Recent events indicate that a poorly coordinated process of review by different government agencies may lead to additional delays in the initiation of human testing of gene-therapy protocols. The first clinical trial for limb girdle muscular dystrophy, a heterogenous disorder that accounts for the majority of cases of inherited muscle disease, was to begin in July. Treatment of the first patient, however, has been postponed pending public review by the Recombinant DNA Advisory Committee (RAC), an advisory group to the NIH Director that reviews the scientific, legal, social and ethical issues raised by novel approaches to human gene transfer. Although the trial received authorization from the local Institutional Review Board (IRB), the Institutional Biosafety Committee (IBC) and the FDA, it was considered by the RAC to differ sufficiently from standard protocols to warrant public discussion, currently scheduled for September. In principle, clinical trials require only authorization of an Investigational New Drug Application (IND) by the FDA and local IRB and IBC approval, but investigators would be ill-advised to proceed in the face of potential objections from the RAC. While few would dispute that the RAC serves an essential role in the public review of novel human gene transfer, one wonders whether its recommendations would not be better dispensed at an earlier stage of the review process.

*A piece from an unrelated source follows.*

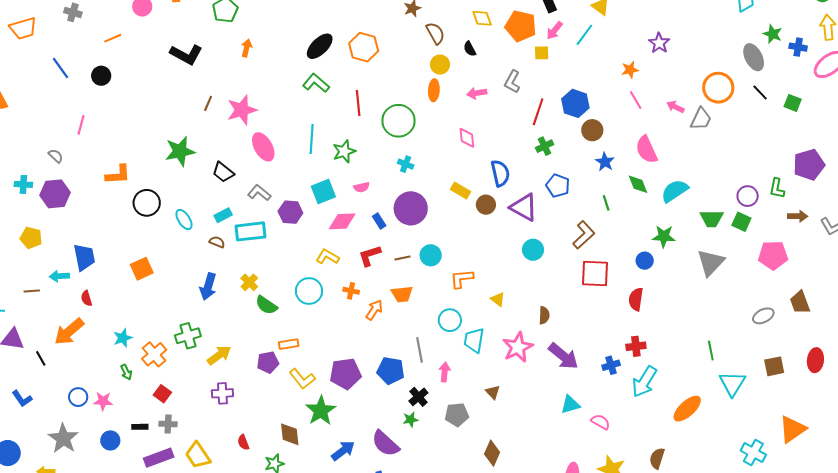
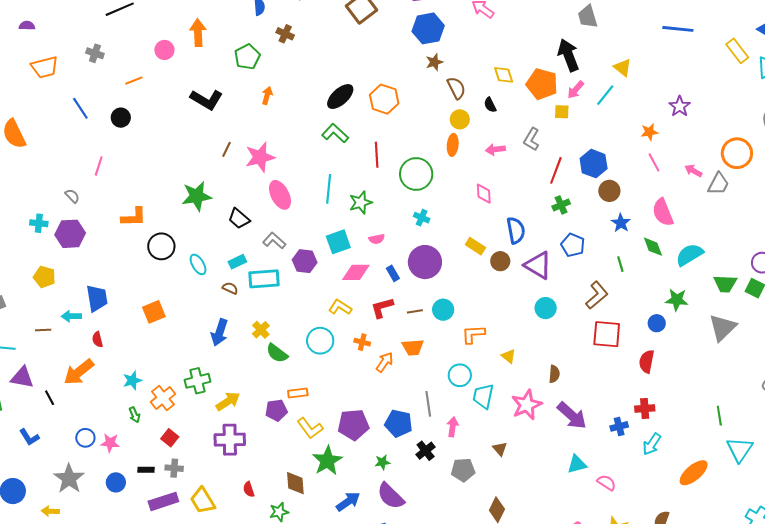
cyan arrow: (644, 382) -> (652, 444), size x0.7
purple cross: (222, 393) -> (230, 440), size x1.4
green star: (410, 420) -> (382, 462), moved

The local IBC ensures that a proposed clinical trial adequately addresses biosafety risks. An IND application is not required to have IBC approval in order to be evaluated by the FDA, which responds within 30 calendar days of submission. In contrast, the RAC only considers applications that have received IBC approval. The RAC meets only four times a year and, if a protocol is to be put on the agenda for public discussion—which is the case for approximately 10% of applications—notice of eight weeks is needed. Delays of several months can ensue if an application is submitted 'out of synch' with the RAC schedule. Moreover, one wonders about the rationale of having one government agency commenting retrospectively on a protocol that has already been authorized by another. It would simplify matters if applications could be submitted to the RAC within a time frame such that public review, if deemed necessary, could take place prior to, or at least simultaneously with, FDA evaluation. Discussions between the FDA and the NIH, in consultation with the RAC, are underway to streamline the process, and revisions are expected. The critical issue will be to establish at what stage during the development of a novel gene therapy protocol RAC input would be optimal.

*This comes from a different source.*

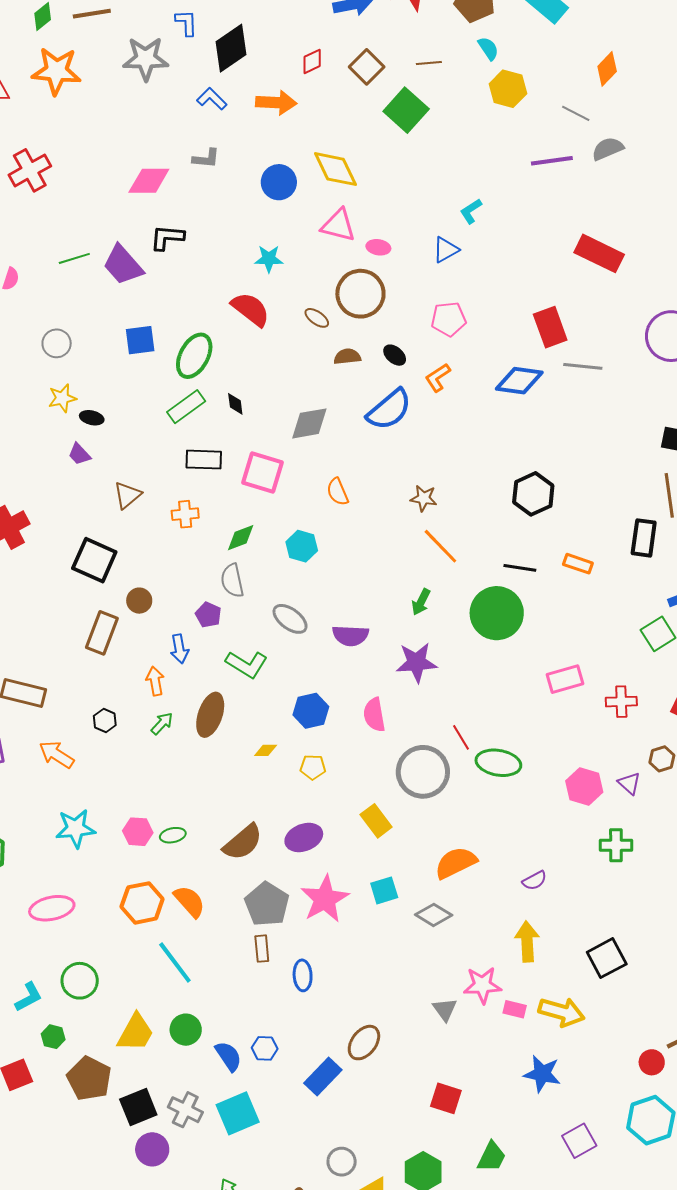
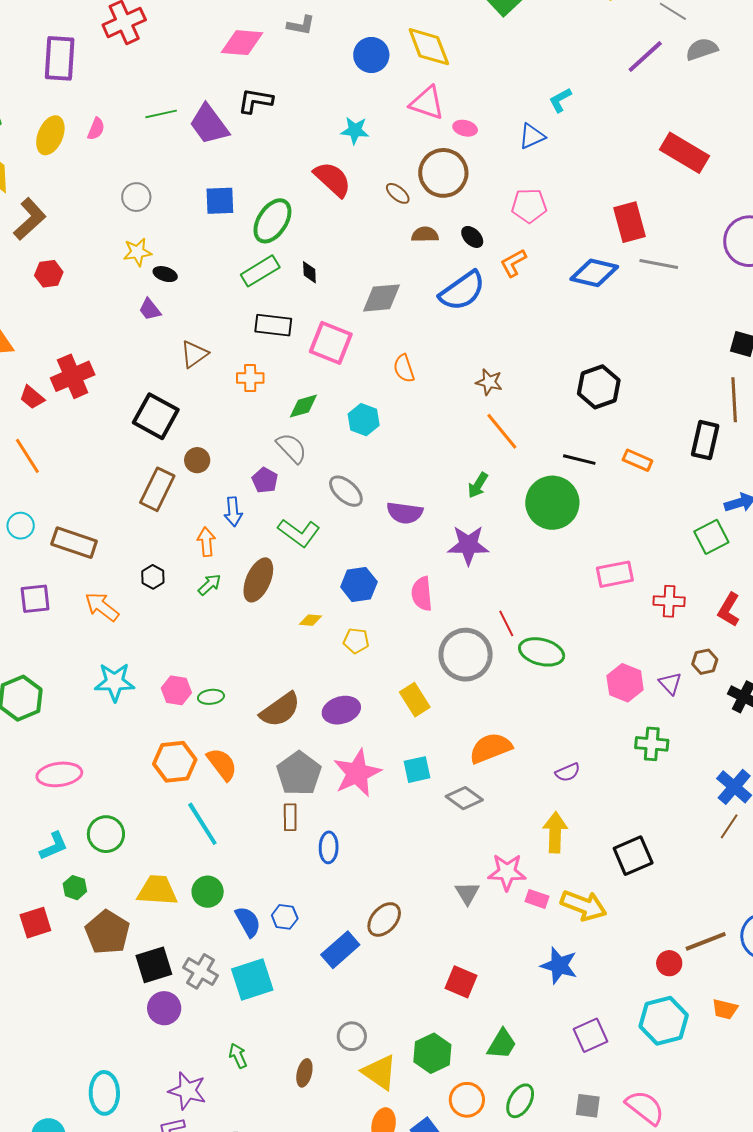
purple line: (552, 161) -> (645, 56), turned -39
gray semicircle: (232, 581) -> (292, 448), turned 144
pink ellipse: (52, 908) -> (59, 774), moved
yellow trapezoid: (136, 1033) -> (157, 890), turned -120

In the event that a gene therapy approach to treating rare diseases satisfies administrative requirements to proceed with human testing and eventually proves successful in clinical trials, an important issue remains: how to develop commercial products. The pharmaceutical industry is unlikely to see profit potential in supplying a small patient population, especially when only a single injection may be needed over a lifetime to correct the genetic defect. According to James Wilson, of the University of Pennsylvania, the question is "how to price a cure for a rare disease". It is feasible that the government may provide similar incentives to those offered through the FDA Office of Orphan Products to promote the development of conventional drugs for rare diseases. Rather than creating the infrastructure in anticipation of success, however, Wilson believes that "we first have to show that gene therapy works—once we demonstrate success, someone will work out a way to sell it". But for many patients anxiously awaiting the outcome of clinical trials, the resolution of this commercial 'problem' can not come soon enough.